Now You See Me, Now You Don't: A brief history of Duke international students

“All roads lead to the United States”: Foreign Students in the Postwar Era

Historical Background

Foreign student enrollment experienced a shrink during the wartime. Records from the University Registrar indicate that in 1942, there were 23 foreign students, about 10 of them enrolled in Women’s College, while by the end of 1945, there were only about 8 students, most of whom from Latin America.

Campaign of Truth

 The Educational exchange was considered one means to engage in "Campaign of Truth".A pamphlet about the campaign was found in records of 1950s in the archive

With the restoration of peace in 1945, there has been a growing enthusiasm in educational and cultural exchange internationally against the backdrop of the growing Cold War tensions. President Truman launched the Campaign of Truth after the war, encouraging international propaganda of the American democracy so that false impressions about America overseas could be eliminated. 

The United States has emerged as a popular destination for many ambitious foreign students as it came out of the battlefield not only intact but even stronger than ever: stable economic booms after the war, free of physical destruction suffered by European countries, dominant military power with nuclear weapon… The 1950s was “the beginning of the American century”, and it was now “all roads lead to the United States”. 

Summer Orientation

Each year about 40 foreign students attended this six-week summer orientation program at Duke. After the program, they usually went to other colleges to pursue official study. 
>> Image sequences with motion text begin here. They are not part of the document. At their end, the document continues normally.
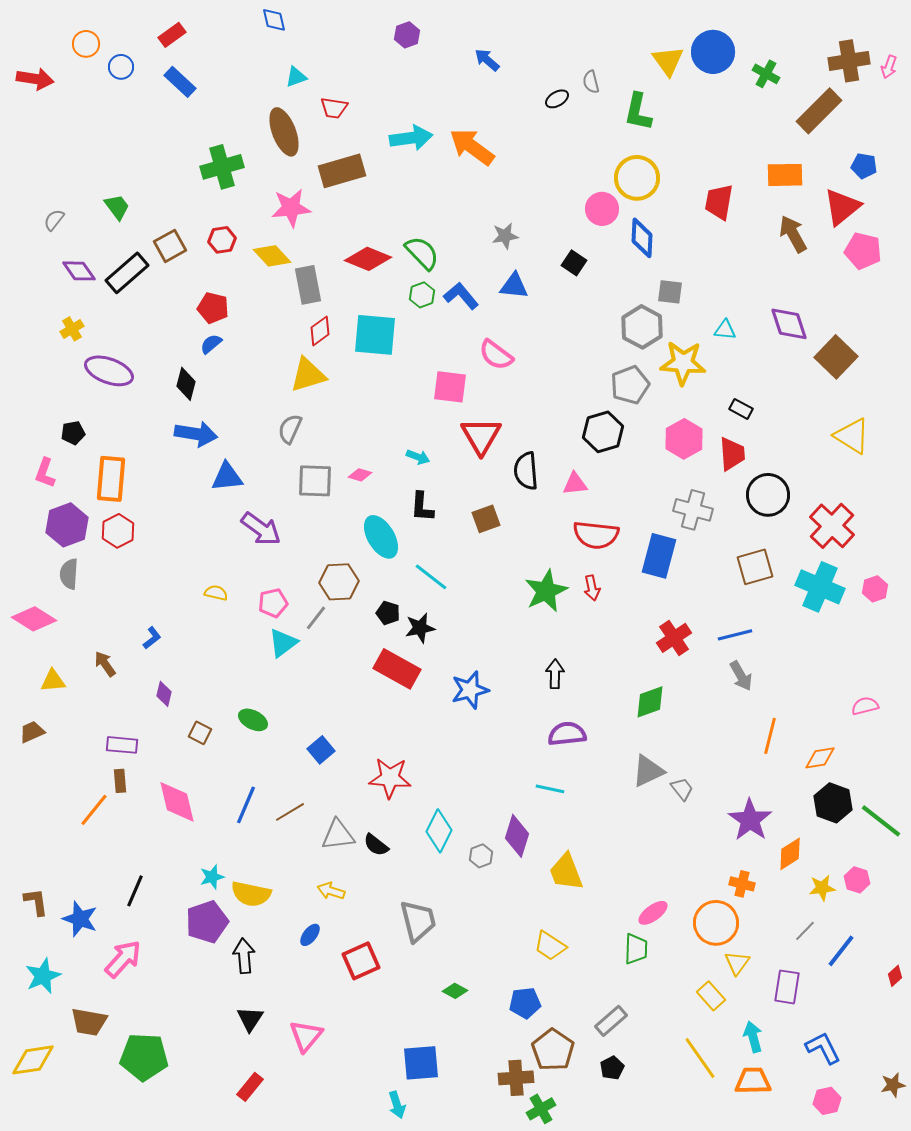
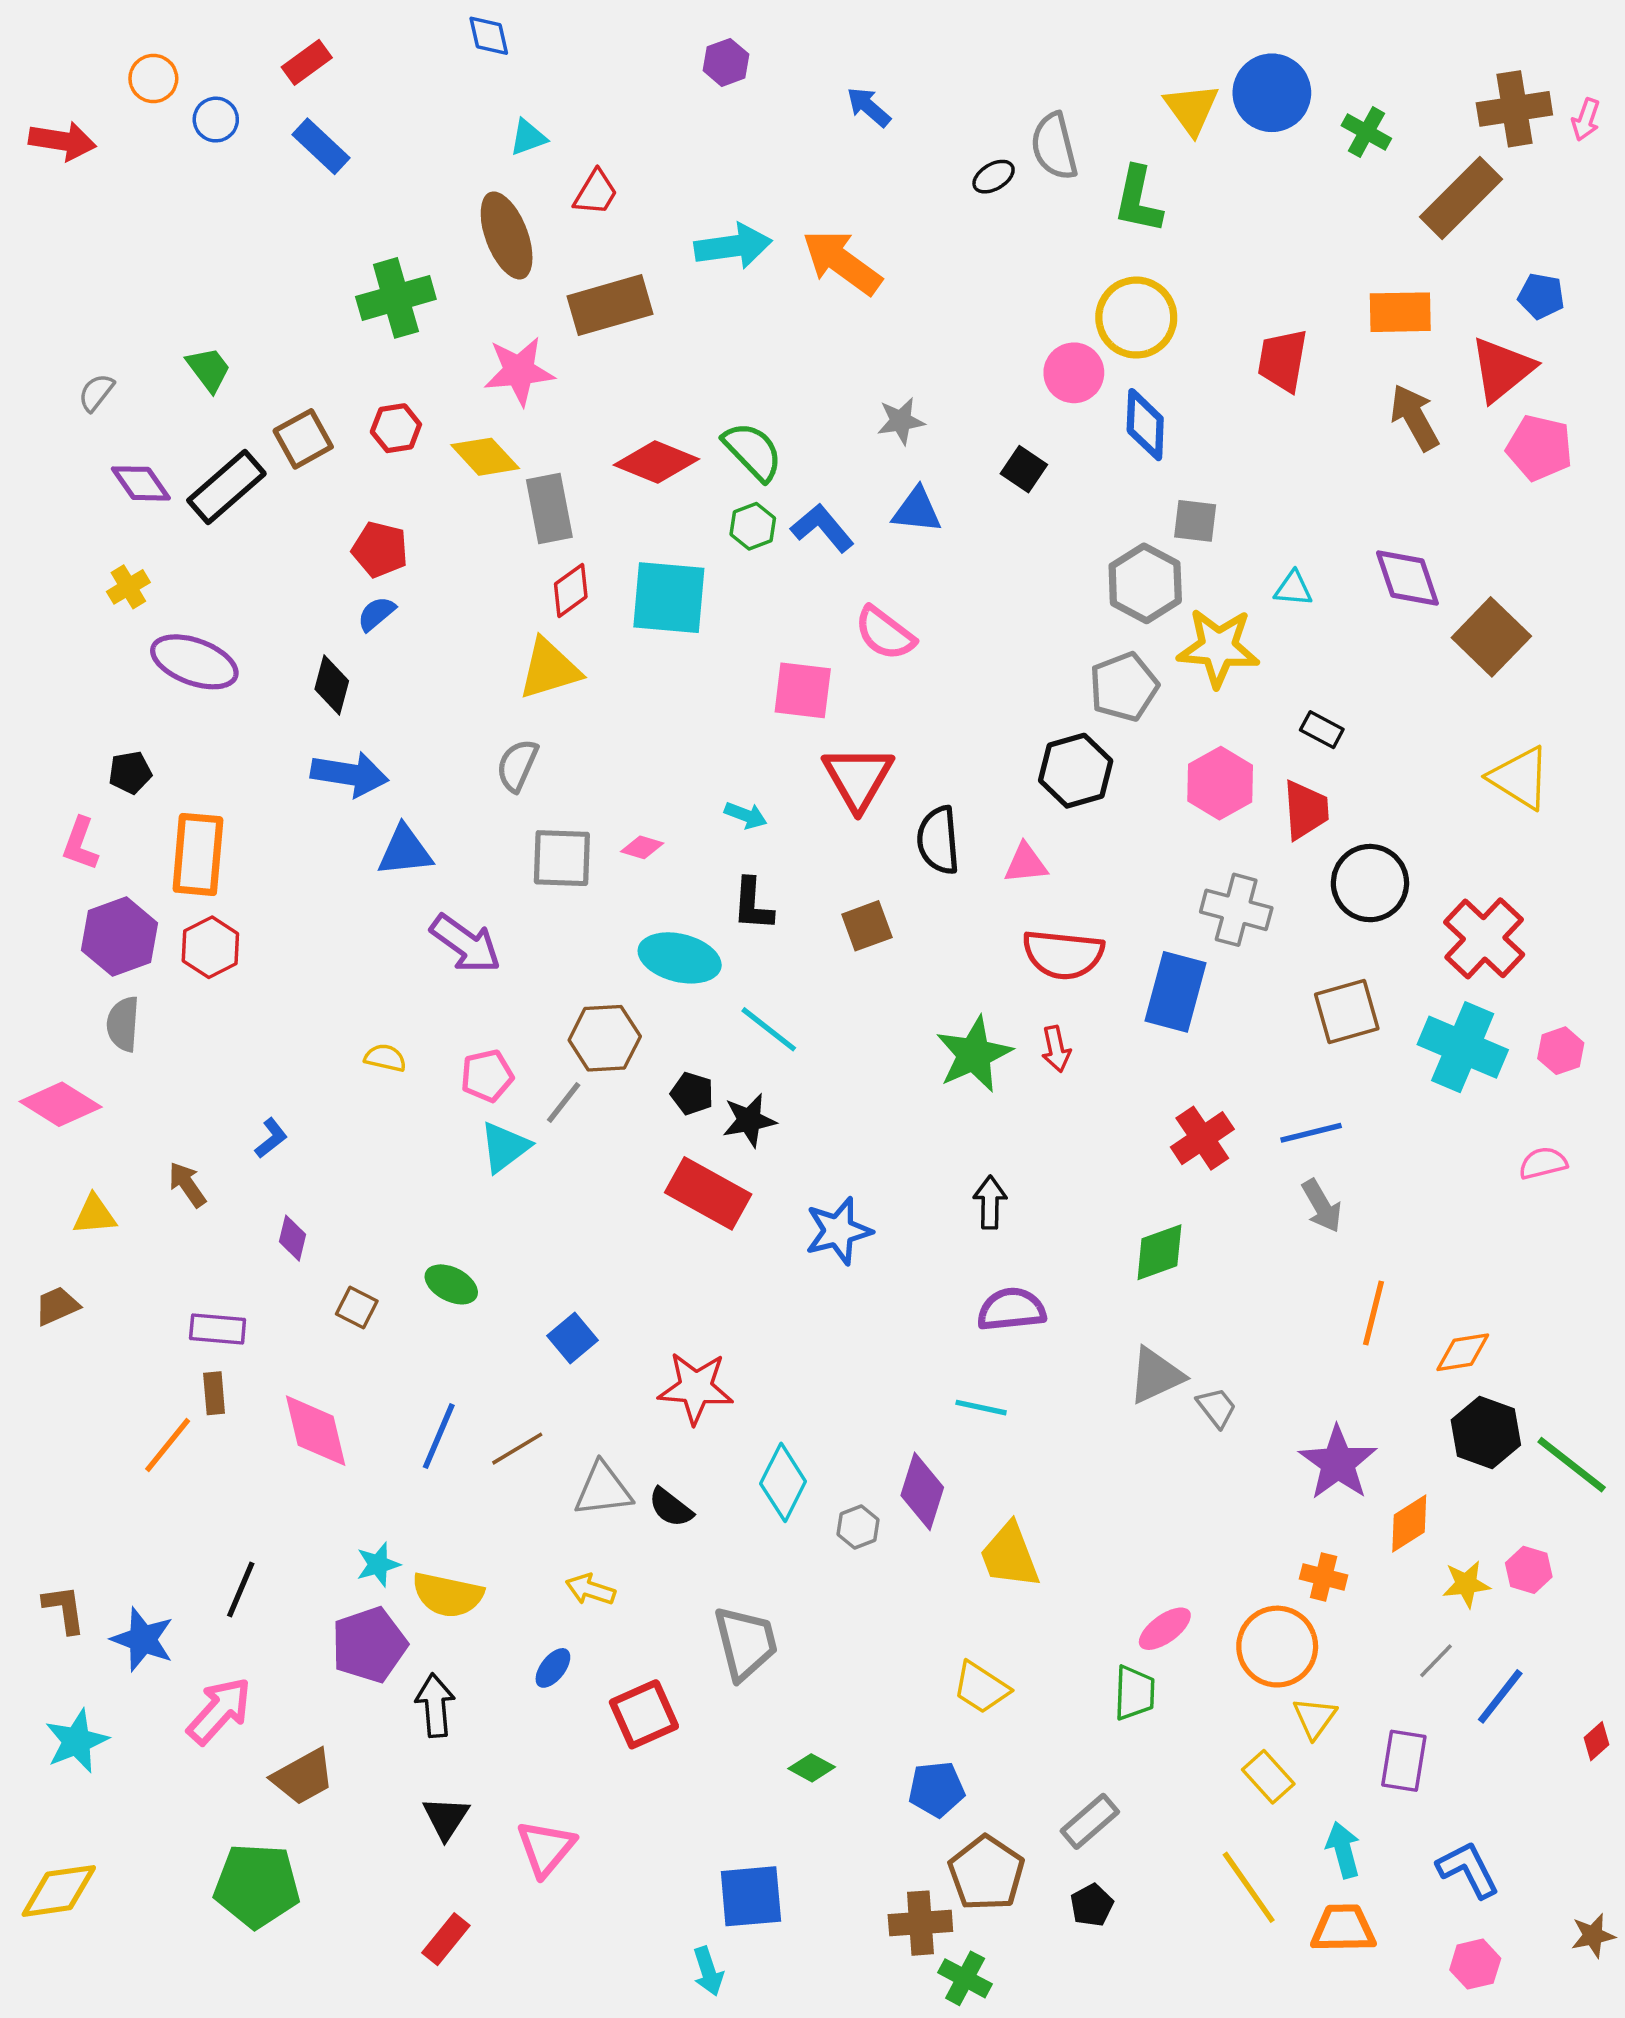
gray semicircle: (591, 82) -> (1054, 146), size x1.6
red trapezoid: (334, 108) -> (596, 193), turned -68
cyan ellipse: (381, 537) -> (680, 958), turned -45
pink semicircle: (865, 706) -> (1543, 1163), moved
brown trapezoid: (89, 1022) -> (303, 1777), moved, turned -39
green cross: (541, 1109) -> (965, 1978), turned -32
Courtesy of University Archive

The International Studies Center

During this period, the foreign students came to study at Duke were mostly exchange students and they were usually funded by scholarship programs or by the States Department.
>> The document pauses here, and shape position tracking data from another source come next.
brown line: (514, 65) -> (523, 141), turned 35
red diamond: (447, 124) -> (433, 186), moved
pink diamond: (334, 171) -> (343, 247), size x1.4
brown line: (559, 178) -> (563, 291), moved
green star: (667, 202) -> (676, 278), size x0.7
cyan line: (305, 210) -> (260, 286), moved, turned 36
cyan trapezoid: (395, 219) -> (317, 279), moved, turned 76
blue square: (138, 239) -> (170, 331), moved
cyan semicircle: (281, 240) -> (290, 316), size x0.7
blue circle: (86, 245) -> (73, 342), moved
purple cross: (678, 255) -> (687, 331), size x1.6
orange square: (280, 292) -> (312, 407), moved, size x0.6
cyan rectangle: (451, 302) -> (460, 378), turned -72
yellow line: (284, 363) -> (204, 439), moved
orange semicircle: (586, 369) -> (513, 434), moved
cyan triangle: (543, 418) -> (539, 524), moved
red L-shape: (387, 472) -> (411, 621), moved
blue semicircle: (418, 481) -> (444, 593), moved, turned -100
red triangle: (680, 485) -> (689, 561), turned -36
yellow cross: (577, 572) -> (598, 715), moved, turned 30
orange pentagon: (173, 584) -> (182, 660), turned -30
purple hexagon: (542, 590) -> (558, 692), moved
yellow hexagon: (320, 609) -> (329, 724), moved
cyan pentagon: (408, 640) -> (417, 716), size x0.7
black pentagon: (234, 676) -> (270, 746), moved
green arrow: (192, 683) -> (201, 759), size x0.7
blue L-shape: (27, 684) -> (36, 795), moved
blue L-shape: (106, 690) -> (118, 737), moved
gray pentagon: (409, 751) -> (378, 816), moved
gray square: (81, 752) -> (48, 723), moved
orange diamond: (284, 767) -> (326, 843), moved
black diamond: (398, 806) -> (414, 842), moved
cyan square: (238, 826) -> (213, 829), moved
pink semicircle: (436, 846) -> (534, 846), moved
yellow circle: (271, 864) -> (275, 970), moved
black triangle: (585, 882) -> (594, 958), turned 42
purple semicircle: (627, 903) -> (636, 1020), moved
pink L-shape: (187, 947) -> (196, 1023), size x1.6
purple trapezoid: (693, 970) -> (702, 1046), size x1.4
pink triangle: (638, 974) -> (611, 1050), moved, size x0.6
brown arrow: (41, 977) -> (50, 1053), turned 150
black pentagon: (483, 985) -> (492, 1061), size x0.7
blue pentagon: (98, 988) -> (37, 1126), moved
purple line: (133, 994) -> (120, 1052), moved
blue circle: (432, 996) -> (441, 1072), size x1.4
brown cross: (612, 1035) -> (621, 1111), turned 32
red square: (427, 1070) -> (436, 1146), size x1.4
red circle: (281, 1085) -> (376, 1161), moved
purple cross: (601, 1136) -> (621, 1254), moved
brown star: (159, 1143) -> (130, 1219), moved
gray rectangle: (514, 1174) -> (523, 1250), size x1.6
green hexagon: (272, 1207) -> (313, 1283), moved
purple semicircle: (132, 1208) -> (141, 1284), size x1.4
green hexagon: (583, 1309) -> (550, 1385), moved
One notable exchange program funded by the States and administrated by the Institute of International Education (IIE) was the Fulbright Exchange Program, through which students from Europe, Australia, and Asia came to study in U.S. colleges.

Many Fulbright scholars came to Duke from 1951 to 1957 for an orientation program, known officially as international studies center. The program was organized under a contract with IIE. The primary purpose of the program was, according to a 1959 report by the Committee on Foreign Student program, “the introduction of the American life, University life, and the improvement of student’s command of English”. 

At Duke, some of the activities of the orientation program were combined with that of the Summer Session so that domestic students and foreign students could interact with each other. 

Report on Foreign Student to Advisor

A report on foreign student Kim Key-Hyon, who attended t the orientation program at the University of Hawaii. He was described as "very reticent and shy" with" no leadership potential". 

About 10 institutions in the U.S. operated similar summer orientation program for foreign student in the early 1950s in collaboration with IIE. When the program ended and the student began their offical study in the U.S., a report of their performance at the orientation program would be sent to the foreign advisor of their current school. 

From these reports, we can get a sense of how some of the professors and students in America perceive these foreign students and the nature of the program. The report above, for example, mentions a professor's words to the shy and silent Korean student: "You're lucky to be going to orientation. You will have a six weeks' vacation at the expense of the U.S. Gov't". 

Possibly because of its homogenous culture, the Durham community took great interests in these foreign faces, and local newspapers in the 1950s made a fuss about their lives in the United States. 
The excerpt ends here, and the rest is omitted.